Une grossesse augmente les risques cardiaques

Des études antérieures ont montré que les femmes présentent souvent des changements dans les propriétés vasculaires, le volume sanguin et la fréquence cardiaque pendant la grossesse, mais l’impact de la grossesse sur les maladies cardiaques subséquentes a été discuté.

Des chercheurs de l’Université des sciences et de la technologie de Huazhong, basée dans la province centrale du Hubei en Chine, ont examiné 10 études pour évaluer si la grossesse était liée au risque de maladie cardiovasculaire.

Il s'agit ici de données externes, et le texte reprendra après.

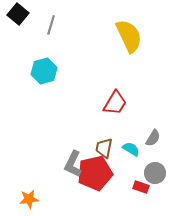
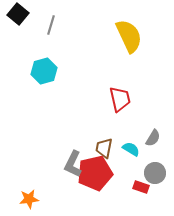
red trapezoid: moved 5 px right, 4 px up; rotated 44 degrees counterclockwise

L’étude a porté sur près de 3 millions de femmes dans le monde, dont plus de 150 000 ont reçu un diagnostic de maladie cardiaque ou d’AVC au cours des six à 52 prochaines années.

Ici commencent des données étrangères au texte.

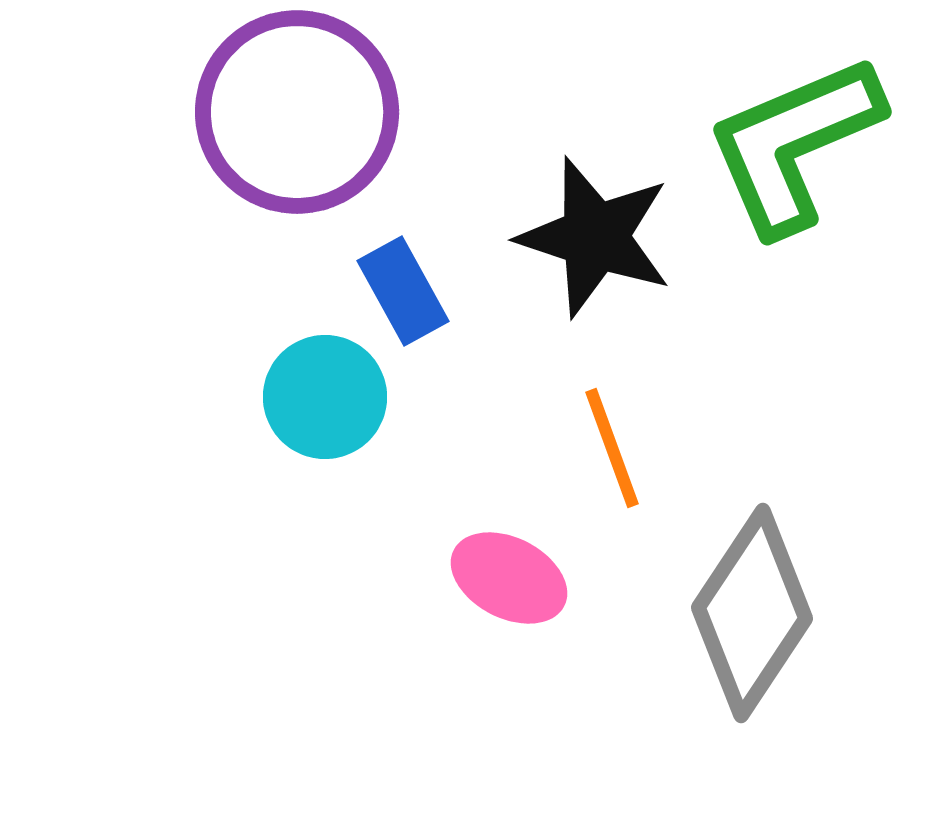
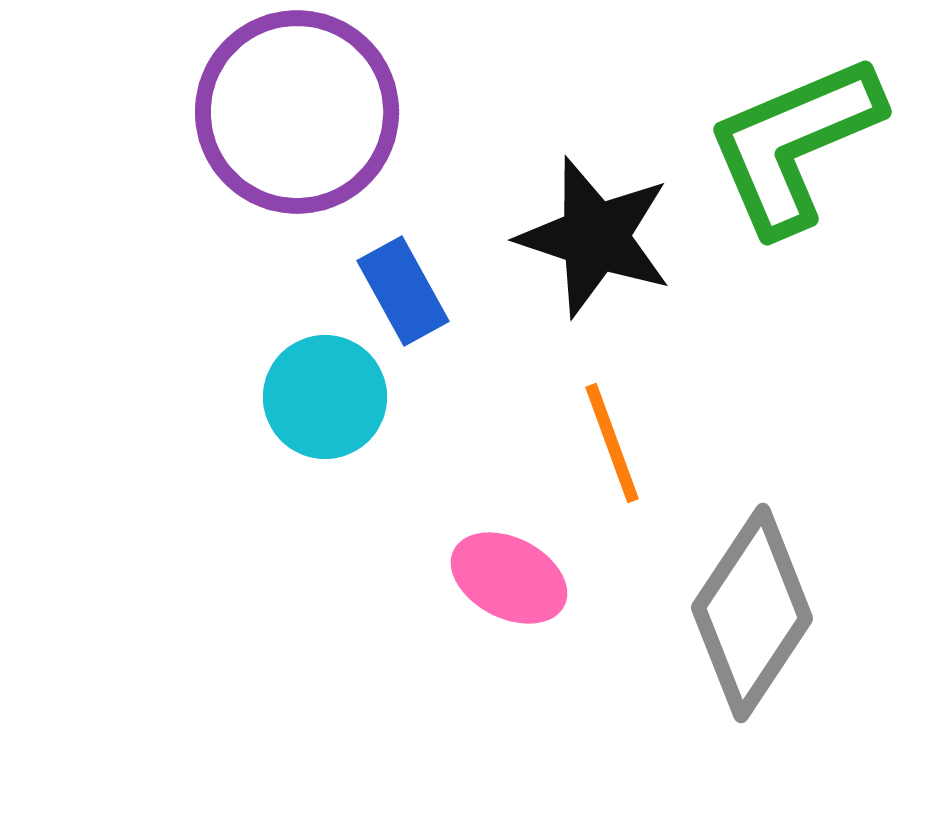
orange line: moved 5 px up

Les chercheurs ont constaté que l’accouchement présentait un risque 14 % plus élevé de maladie cardiaque et d’accident vasculaire cérébral.

De plus, il y avait une association significative entre le nombre de grossesses et le risque de maladies cardiovasculaires.

Les femmes ont connu une augmentation de 4 % de l’incidence des maladies cardiovasculaires chaque fois qu’elles donnaient naissance, sans égard au poids, au diabète, à l’hypertension artérielle, au tabagisme et au revenu.

Chaque accouchement a augmenté le risque de maladie coronarienne de 5 % et le risque d’AVC de 3 %.

Wang Dongming, chercheur principal de l’étude, pensait que la grossesse pouvait causer de l’inflammation dans le corps et l’accumulation de tissu graisseux autour de l’abdomen, dans le sang et dans les artères. Ces changements peuvent avoir un impact permanent sur le système cardiovasculaire, entraînant un risque accru de maladie cardiaque et d’AVC. Mais elle a dit que les femmes pouvaient faire beaucoup pour prévenir les maladies cardiovasculaires. Le chercheur a suggéré d’arrêter de fumer, de faire plus d’exercice, de manger sainement et de contrôler son poids pour améliorer sa santé dans l’avenir.

L’étude a été publiée dans la Société européenne de cardiologie.